Por último, convocó a debatir y construir poder democrático en la era tecnofeudal. "Estamos en un modelo que nos necesita conectados y consumiendo pero aislados y enfrentados. Este es el desafío de nuestros tiempos. Hay que pensar nuevos principios de la estatalidad sin la añoranza de los buenos tiempos del Estado-Nación, pero recuperando los principios de soberanía, imperio de la ley y sociedades democráticas, con dispositivos acordes a sociedades digitales y economías globalizadas", expresó.
- En en un mundo con conflictos bélicos en Europa, Asía y África; con el surgimiento de liderazgos autoritarios y tintes fascistas ¿Cuál es la situación de la democracia moderna?

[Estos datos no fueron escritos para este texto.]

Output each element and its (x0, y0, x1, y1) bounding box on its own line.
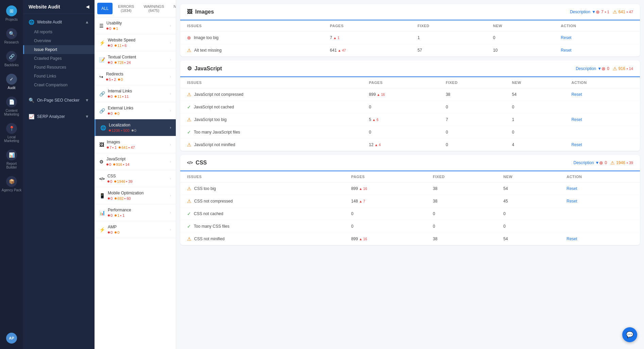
sidebar-label-content-marketing: Content Marketing (1, 109, 22, 116)
nav-found-resources[interactable]: Found Resources (23, 63, 95, 72)
pages-val: 641 ▲ 47 (330, 48, 404, 53)
reset-button[interactable]: Reset (571, 142, 582, 147)
pages-up-icon: ▲ 7 (359, 199, 365, 203)
sidebar-item-report-builder[interactable]: 📊 Report Builder (0, 147, 23, 172)
seo-icon: 🔍 (29, 98, 34, 103)
tab-all[interactable]: ALL (97, 3, 113, 14)
sidebar-label-projects: Projects (5, 18, 18, 21)
tab-errors[interactable]: ERRORS (1834) (114, 3, 138, 14)
sidebar-item-agency-pack[interactable]: 📦 Agency Pack (0, 173, 23, 195)
serp-analyzer-label: SERP Analyzer (37, 114, 82, 119)
pages-val: 899 ▲ 16 (351, 237, 419, 241)
javascript-description-btn[interactable]: Description ▼ (576, 66, 601, 71)
images-col-new: NEW (486, 20, 554, 32)
list-item-images[interactable]: 🖼 Images 7 • 1 641 • 47 › (95, 136, 176, 153)
sidebar-item-content-marketing[interactable]: 📄 Content Marketing (0, 94, 23, 119)
usability-title: Usability (106, 21, 167, 25)
javascript-section-actions: Description ▼ (576, 66, 601, 71)
list-item-textual-content[interactable]: 📝 Textual Content 0 728 • 24 › (95, 51, 176, 68)
external-error-badge: 0 (108, 111, 113, 116)
issue-name-cell: ⚠ Alt text missing (187, 48, 316, 53)
sidebar-item-audit[interactable]: ✓ Audit (0, 71, 23, 92)
usability-arrow-icon: › (170, 24, 171, 28)
speed-warning-badge: 11 • 6 (115, 43, 126, 48)
nav-all-reports[interactable]: All reports (23, 28, 95, 36)
javascript-warning-badge: 916 • 14 (113, 162, 130, 167)
js-desc-chevron-icon: ▼ (597, 66, 601, 71)
css-title: CSS (107, 174, 167, 178)
images-issues-table: ISSUES PAGES FIXED NEW ACTION ⊗ (180, 20, 640, 56)
left-nav-header: Website Audit ◀ (23, 0, 95, 14)
tab-warnings[interactable]: WARNINGS (6475) (139, 3, 168, 14)
pages-val: 148 ▲ 7 (351, 199, 419, 204)
content-marketing-icon: 📄 (6, 97, 17, 107)
localization-badges: 1208 • 500 0 (109, 128, 167, 133)
reset-button[interactable]: Reset (561, 35, 571, 40)
table-row: ⚠JavaScript too big 5 ▲ 6 7 1 Reset (180, 114, 640, 126)
javascript-section-icon: ⚙ (187, 65, 192, 72)
list-item-performance[interactable]: 📊 Performance 0 1 • 1 › (95, 204, 176, 221)
sidebar-item-research[interactable]: 🔍 Research (0, 25, 23, 47)
nav-crawl-comparison[interactable]: Crawl Comparison (23, 81, 95, 89)
left-nav: Website Audit ◀ 🌐 Website Audit ▲ All re… (23, 0, 95, 349)
images-counts: ⊗ 7 • 1 ⚠ 641 • 47 (596, 9, 633, 15)
css-description-btn[interactable]: Description ▼ (574, 160, 599, 165)
javascript-title: JavaScript (106, 157, 167, 161)
css-col-pages: PAGES (344, 171, 426, 182)
list-item-localization[interactable]: 🌐 Localization 1208 • 500 0 › (95, 119, 176, 136)
table-row: ⚠CSS too big 899 ▲ 16 38 54 Reset (180, 182, 640, 195)
list-item-javascript[interactable]: ⚙ JavaScript 0 916 • 14 › (95, 153, 176, 170)
reset-button[interactable]: Reset (571, 92, 582, 97)
table-row: ✓JavaScript not cached 0 0 0 (180, 101, 640, 114)
external-links-arrow-icon: › (170, 109, 171, 112)
on-page-seo-section: 🔍 On-Page SEO Checker ▼ (23, 92, 95, 108)
content-area: ALL ERRORS (1834) WARNINGS (6475) NOTICE… (95, 0, 644, 349)
sidebar-item-backlinks[interactable]: 🔗 Backlinks (0, 48, 23, 70)
list-item-external-links[interactable]: 🔗 External Links 0 0 › (95, 102, 176, 119)
list-item-mobile[interactable]: 📱 Mobile Optimization 0 692 • 60 › (95, 187, 176, 204)
reset-button[interactable]: Reset (566, 237, 577, 241)
avatar[interactable]: AP (6, 333, 17, 344)
reset-button[interactable]: Reset (566, 199, 577, 204)
issue-cell: ⚠ Alt text missing (180, 44, 323, 57)
on-page-seo-nav-header[interactable]: 🔍 On-Page SEO Checker ▼ (23, 95, 95, 106)
sidebar-item-projects[interactable]: ⊞ Projects (0, 3, 23, 24)
external-links-icon: 🔗 (99, 108, 105, 114)
list-item-amp[interactable]: ⚡ AMP 0 0 › (95, 221, 176, 238)
list-item-internal-links[interactable]: 🔗 Internal Links 0 11 • 11 › (95, 85, 176, 102)
amp-arrow-icon: › (170, 228, 171, 231)
serp-analyzer-nav-header[interactable]: 📈 SERP Analyzer ▼ (23, 111, 95, 122)
reset-button[interactable]: Reset (571, 117, 582, 122)
warning-icon: ⚠ (187, 92, 191, 97)
list-item-website-speed[interactable]: ⚡ Website Speed 0 11 • 6 › (95, 34, 176, 51)
nav-issue-report[interactable]: Issue Report (23, 45, 95, 54)
issue-name-cell: ⚠JavaScript not compressed (187, 92, 355, 97)
list-panel: ALL ERRORS (1834) WARNINGS (6475) NOTICE… (95, 0, 176, 349)
images-section-title: 🖼 Images (187, 9, 570, 15)
nav-found-links[interactable]: Found Links (23, 72, 95, 81)
website-audit-nav-header[interactable]: 🌐 Website Audit ▲ (23, 17, 95, 28)
internal-links-title: Internal Links (108, 89, 167, 93)
images-section-icon: 🖼 (187, 9, 192, 15)
textual-warning-badge: 728 • 24 (115, 60, 131, 65)
amp-error-badge: 0 (108, 230, 113, 234)
list-item-usability[interactable]: ☰ Usability 0 1 › (95, 17, 176, 34)
list-item-redirects[interactable]: ↪ Redirects 5 • 2 0 › (95, 68, 176, 85)
chat-button[interactable]: 💬 (622, 327, 637, 342)
tab-notices[interactable]: NOTICES (3348) (170, 3, 176, 14)
warning-icon: ⚠ (187, 236, 191, 242)
nav-crawled-pages[interactable]: Crawled Pages (23, 54, 95, 63)
collapse-icon[interactable]: ◀ (86, 4, 89, 9)
images-col-pages: PAGES (323, 20, 411, 32)
list-item-css[interactable]: </> CSS 0 1946 • 39 › (95, 170, 176, 187)
reset-button[interactable]: Reset (566, 186, 577, 191)
nav-overview[interactable]: Overview (23, 36, 95, 45)
images-description-btn[interactable]: Description ▼ (570, 10, 596, 14)
mobile-title: Mobile Optimization (108, 191, 167, 195)
usability-error-badge: 0 (106, 27, 111, 31)
sidebar-item-local-marketing[interactable]: 📍 Local Marketing (0, 120, 23, 145)
redirects-error-badge: 5 • 2 (106, 77, 116, 82)
css-warning-icon: ⚠ (610, 160, 615, 165)
new-cell: 10 (486, 44, 554, 57)
reset-button[interactable]: Reset (561, 48, 571, 53)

- Los conflictos y tensiones geopolíticas han existido siempre. Durante décadas hemos estado al borde de guerras mundiales. Sin embargo, hasta hace un tiempo existía en Occidente un cierto acuerdo, un pacto de orden sesgado hacia sus propios intereses. La democracia lleva en sí misma tensiones entre el capitalismo, cierto imperialismo y el avance de derechos. No es un proceso lineal, pero desde la Segunda Guerra Mundial -en América Latina más consolidado desde los años 80- existía un consenso general respecto a que los derechos humanos debían respetarse o que los derechos eran conquistas progresivas. Así se crearon organismos internacionales para alcanzar acuerdos democráticos. Hoy ese modelo entró en tensión, en un declive preocupante. Vemos cómo se corre la línea de esos acuerdos que creíamos inamovibles. Ese consenso global se rompió, y en gran parte, la ruptura vino desde el norte. Por eso sentimos una gran preocupación. Hay que entender que las dos potencias que hoy se disputan la hegemonía global -tecnológica, financiera, militar- no tienen interés alguno en la democracia. Lo más alarmante es que no parece tratarse de un péndulo como estábamos acostumbrados en la historia donde se alternaban gobiernos neoliberales con otros más nacional-populares.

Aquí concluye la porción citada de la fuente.